Maka pembunuhan adalah salah satu dosa terbesar dari dosa-dosa besar (kabair). Dia
merupakan salah satu dari tujuh hal yang membinasakan, sebagaimana disabdakan oleh
Rasulullah shallallahu ‘alihi wasallam, "Jauhilah oleh kalian tujuh perkara yang
membinasakan, beliau menyebutkan salah satunya adalah membunuh jiwa yang
diharamkan oleh Allah kecuali secara haq. Haq atau alasan yang dapat dibenarkan di dalam
Islam untuk membunuh seseorang ada tiga, yaitu qishash (hukuman mati bagi seorang
pembunuh), rajam (hukuman mati bagi pezina yang sudah menikah) dan riddah (kafir
setelah beriman).

Rasulullah shallallahu ‘alihi wasallam bersabda,


"Janganlah kalian kembali lagi kepada kekufuran sepeninggalku nanti, sehingga sebagian
dari kalian membunuh sebagian yang lainnya." (Muttafaq ‘alaih)

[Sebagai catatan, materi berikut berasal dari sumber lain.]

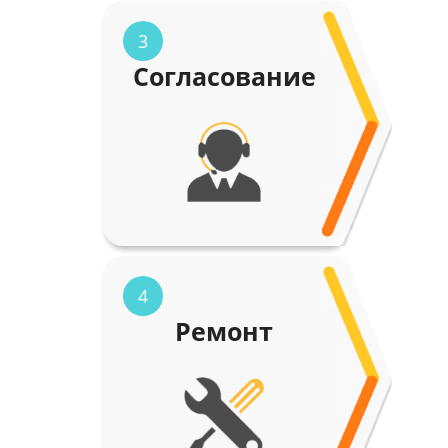
3
Согласование
4
Ремонт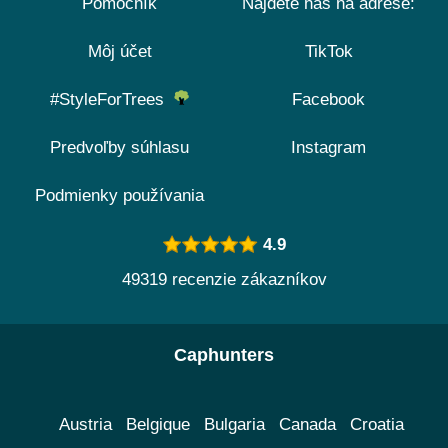
Pomocník
Nájdete nás na adrese:
Môj účet
TikTok
#StyleForTrees
Facebook
Predvoľby súhlasu
Instagram
Podmienky používania
4.9
49319 recenzie zákazníkov
Caphunters
Austria
Belgique
Bulgaria
Canada
Croatia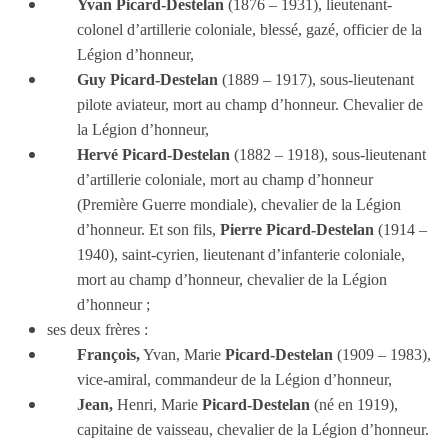
Yvan Picard-Destelan
(1876 – 1931), lieutenant-
colonel d’artillerie coloniale, blessé, gazé, officier de la
Légion d’honneur,
Guy Picard-Destelan
(1889 – 1917), sous-lieutenant
pilote aviateur,
mort au champ d’honneur.
Chevalier de
la Légion d’honneur,
Hervé Picard-Destelan
(1882 – 1918), sous-lieutenant
d’artillerie coloniale,
mort au champ d’honneur
(Première Guerre mondiale), chevalier de la Légion
d’honneur. Et son fils,
Pierre Picard-Destelan
(1914 –
1940), saint-cyrien, lieutenant d’infanterie coloniale,
mort au champ d’honneur, c
hevalier de la Légion
d’honneur ;
ses deux frères :
François,
Yvan, Marie
Picard-Destelan
(1909 – 1983),
vice-amiral, commandeur de la Légion d’honneur,
Jean,
Henri, Marie
Picard-Destelan
(né en 1919),
capitaine de vaisseau, chevalier de la Légion d’honneur.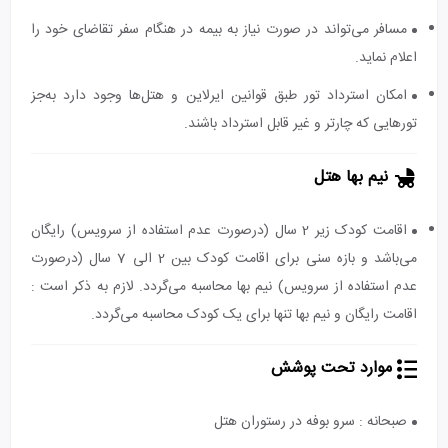
مسافر می‌تواند در صورت نیاز به بیمه در هنگام سفر تقاضای خود را
اعلام نماید.
امکان استرداد تور طبق قوانین ایرلاین و هتل‌ها وجود دارد به‌جز
تورهایی که چارتر و غیر قابل استرداد باشند.
نیم بها هتل
اقامت کودک زیر 2 سال (درصورت عدم استفاده از سرویس) رایگان
می‌باشد و بازه سنی برای اقامت کودک بین 2 الی 7 سال (درصورت
عدم استفاده از سرویس) نیم بها محاسبه می‌گردد. لازم به ذکر است :
اقامت رایگان و نیم بها تنها برای یک کودک محاسبه می‌گردد.
موارد تحت پوشش
صبحانه : سرو بوفه در رستوران هتل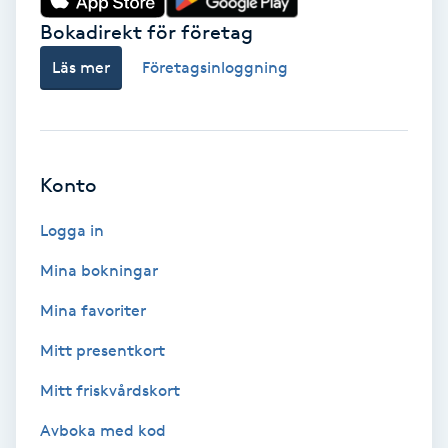
Bokadirekt för företag
Babylights
Läs mer
Företagsinloggning
Balayage
Bambumassage
Konto
Barber
Logga in
Barnklippning
Mina bokningar
Mina favoriter
BIAB
Mitt presentkort
Blowout
Mitt friskvårdskort
Bottenfärg
Avboka med kod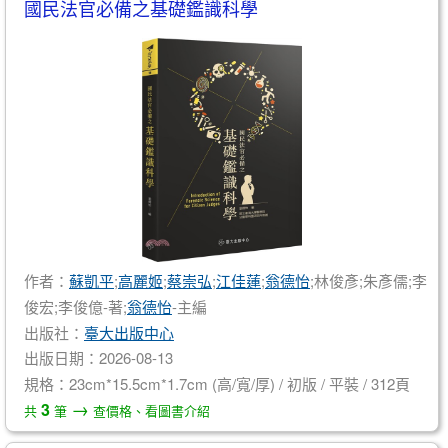
國民法官必備之基礎鑑識科學
作者：
蘇凱平
;
高麗姬
;
蔡崇弘
;
江佳蓮
;
翁德怡
;林俊彥;朱彥儒;李
俊宏;李俊億-著;
翁德怡
-主編
出版社：
臺大出版中心
出版日期：2026-08-13
規格：23cm*15.5cm*1.7cm (高/寬/厚) / 初版 / 平裝 / 312頁
→
3
共
筆
查價格、看圖書介紹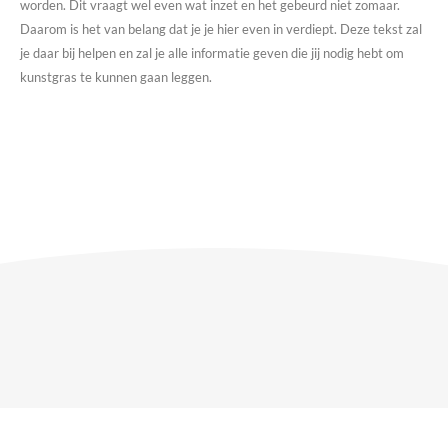
worden. Dit vraagt wel even wat inzet en het gebeurd niet zomaar.
Daarom is het van belang dat je je hier even in verdiept. Deze tekst zal
je daar bij helpen en zal je alle informatie geven die jij nodig hebt om
kunstgras te kunnen gaan leggen.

Beliau shallallahu ‘alihi wasallambersabda juga,


"Barang siapa yang membunuh seorang mu'ahid maka dia tidak akan mencium bau
surga." (HR al Bukhari)

Jika membunuh seorang mu'ahid saja demikian ancamannya maka bagaimana lagi
membunuh seorang muslim. Oleh karena itu Islam mewajibkan hukuman mati bagi
seseorang yang membunuh orang lain secara sengaja, dengan tujuan agar semua orang
merasa aman terhadap keselamatan jiwa dan nyawa mereka. Allah subhanahu wata’ala
berfirman, artinya,
“Hai orang-orang yang beriman, diwajibkan atas kamu qishaash berkenaan dengan
orang-orang yang dibunuh; orang merdeka dengan orang merdeka, hamba dengan hamba
dan wanita dengan wanita.” (QS.al-Baqarah :178)

Dengan qishash maka darah akan terjaga, karena jika seseorang tahu bahwa jika dirinya
membunuh maka akan dibunuh juga tentu dia menahan diri dari hal tersebut. Akhirnya
tindak kriminal pembunuhan dapat dicegah dan ditekan.

Islam Menjaga Akal

Sebagai bentuk penjagaan terhadap akal, Islam mengharamkan miras (khamer) dan
narkoba dengan berbagai jenisnya, seperti ganja, heroin, kokain, opium,ekstasi dan
sebagainya.

Allah subhanahu wata’ala berfirman, artinya,


“Hai orang-orang yang beriman, sesungguhnya (meminum) khamar, berjudi, ( berkorban
untuk ) berhala, mengundi nasib dengan panah, adalah perbuatan keji termasuk
perbuatan syaitan. Maka jauhilah perbuatan-perbuatan itu agar kamu mendapat
keberuntungan.” (QS. 5:90)

Khamer adalah segala sesuatu yang memabukkan atau menghilangkan akal baik benda cair
maupun kering, dimakan, diminum maupun dihisap. Khamer merupakan biang berbagai
kekejian, pengundang dosa dan pintu segala keburukan. Ia disebut sebagi biangnya dosa
karena seseorang jika telah hilang akalnya karena pengaruh khamer, maka akan berbuat
semaunya tanpa berpikir dan tanpa ada rasa malu.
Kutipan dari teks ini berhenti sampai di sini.